Mattox wasn’t aiming it at her, and in fact was now cradling it against his chest, but it was still fully charged. Despite the naturally tanned hue of his skin, he looked pale, shaken by what had just happened. “I . . . I just want to be ready. To shoot her. If she comes back . . .”

Ia wasn’t the only one to roll her eyes at that. Private Sunrise did, too. “That was a
Feyori
, sir,” the ex-Knifeman scorned. “You’re wielding a
Heck
. That’d be like smacking a starving, feral dog with a
sausage
.”

He flushed under the sting of her derision, the color rushing back into his sallow cheeks in splotches. “Your insolence, soldier, is—”

“—Is exactly what you need to wake up to the fact that you have been
controlled
, sir,” Ia interjected, defending her crew member. She softened her tone a little. “Now, I believe this situation can be salvaged. It does require everyone in this building undergoing psychic scans, behavioral evaluations, and a review of every decision you have made for as long as Ginger was here, plus an extra month or so before that point so we can pinpoint when your actions began to change under her influence.”

“And where are we going to get the psychics necessary for such evaluations, Ship’s Captain?” Major Tonkswell asked dryly. A flick from his hand dismissed the crowd at the door, Aston included. “If you haven’t noticed, we’ve been blockaded by the Salik fleet. We can’t exactly call them in from another system.”

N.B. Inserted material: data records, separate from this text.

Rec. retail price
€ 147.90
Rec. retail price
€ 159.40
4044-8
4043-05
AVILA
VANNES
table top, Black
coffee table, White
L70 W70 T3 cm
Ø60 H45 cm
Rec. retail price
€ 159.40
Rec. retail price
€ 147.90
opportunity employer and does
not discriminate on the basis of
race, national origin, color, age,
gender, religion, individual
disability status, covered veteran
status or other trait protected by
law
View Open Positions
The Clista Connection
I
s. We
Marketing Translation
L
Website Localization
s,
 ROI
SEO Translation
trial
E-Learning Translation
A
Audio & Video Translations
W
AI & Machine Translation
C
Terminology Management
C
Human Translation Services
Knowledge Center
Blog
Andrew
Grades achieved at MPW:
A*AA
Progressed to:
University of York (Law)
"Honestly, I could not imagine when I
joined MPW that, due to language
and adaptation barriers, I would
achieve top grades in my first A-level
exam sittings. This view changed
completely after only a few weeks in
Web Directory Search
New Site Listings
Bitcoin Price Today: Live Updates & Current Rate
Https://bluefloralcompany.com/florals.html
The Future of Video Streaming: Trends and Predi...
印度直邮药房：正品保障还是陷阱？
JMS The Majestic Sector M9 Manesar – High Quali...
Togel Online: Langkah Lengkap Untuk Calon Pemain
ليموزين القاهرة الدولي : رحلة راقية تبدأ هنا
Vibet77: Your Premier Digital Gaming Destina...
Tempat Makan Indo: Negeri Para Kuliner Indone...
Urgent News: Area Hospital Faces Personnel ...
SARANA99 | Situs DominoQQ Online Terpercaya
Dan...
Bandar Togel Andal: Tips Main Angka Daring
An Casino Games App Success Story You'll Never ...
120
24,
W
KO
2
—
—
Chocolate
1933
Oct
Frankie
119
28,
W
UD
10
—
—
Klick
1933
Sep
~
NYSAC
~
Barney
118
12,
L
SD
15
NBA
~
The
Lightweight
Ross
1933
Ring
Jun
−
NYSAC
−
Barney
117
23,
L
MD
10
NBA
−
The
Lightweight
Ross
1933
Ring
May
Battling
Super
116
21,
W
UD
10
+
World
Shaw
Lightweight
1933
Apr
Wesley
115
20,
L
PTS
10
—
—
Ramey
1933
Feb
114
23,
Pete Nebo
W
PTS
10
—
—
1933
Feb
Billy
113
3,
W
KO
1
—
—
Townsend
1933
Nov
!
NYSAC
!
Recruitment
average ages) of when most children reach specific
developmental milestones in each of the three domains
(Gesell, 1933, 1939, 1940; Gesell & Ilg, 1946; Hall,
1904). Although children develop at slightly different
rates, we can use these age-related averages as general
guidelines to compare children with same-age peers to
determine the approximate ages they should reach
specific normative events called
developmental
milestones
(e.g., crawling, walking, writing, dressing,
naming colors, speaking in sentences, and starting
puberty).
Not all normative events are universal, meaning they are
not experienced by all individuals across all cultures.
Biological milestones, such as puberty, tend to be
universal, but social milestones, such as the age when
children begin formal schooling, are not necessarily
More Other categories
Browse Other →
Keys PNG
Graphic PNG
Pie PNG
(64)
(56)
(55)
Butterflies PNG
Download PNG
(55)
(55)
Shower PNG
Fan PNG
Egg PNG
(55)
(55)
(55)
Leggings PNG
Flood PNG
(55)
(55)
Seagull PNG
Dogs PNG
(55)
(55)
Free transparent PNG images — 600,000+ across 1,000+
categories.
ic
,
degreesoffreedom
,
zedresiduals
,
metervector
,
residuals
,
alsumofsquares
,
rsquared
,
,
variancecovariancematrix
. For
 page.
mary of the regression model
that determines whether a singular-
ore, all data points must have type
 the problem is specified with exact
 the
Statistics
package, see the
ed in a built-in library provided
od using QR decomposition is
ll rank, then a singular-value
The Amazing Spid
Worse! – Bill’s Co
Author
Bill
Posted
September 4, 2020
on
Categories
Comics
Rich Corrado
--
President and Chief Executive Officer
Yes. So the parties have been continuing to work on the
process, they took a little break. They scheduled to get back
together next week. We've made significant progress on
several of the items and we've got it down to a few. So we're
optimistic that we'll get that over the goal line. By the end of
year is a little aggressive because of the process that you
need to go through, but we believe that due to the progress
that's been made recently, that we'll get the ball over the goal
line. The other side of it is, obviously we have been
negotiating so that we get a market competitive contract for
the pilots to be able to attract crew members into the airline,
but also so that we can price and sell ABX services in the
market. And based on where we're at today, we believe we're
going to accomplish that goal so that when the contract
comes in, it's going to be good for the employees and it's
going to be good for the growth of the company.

“This is a well-established colonyworld with plenty of resources,” Ia reminded him. “Until we can get formal evaluators out here from the 6th Cordon Psi Division, we’ll use a mixture of civilian contractors and certain members of my crew. I brought plenty of psis with me, knowing I’d have to deal with the two Feyori on this world. Some of them are qualified to do formal mind scans, and I’m willing to attach some of them to Headquarters until we’re all reasonably assured that the impact of the Feyori’s Meddling has passed.”

Brigadier General Mattox frowned. “You aren’t in the Space Force Army, let alone in our chain of command.”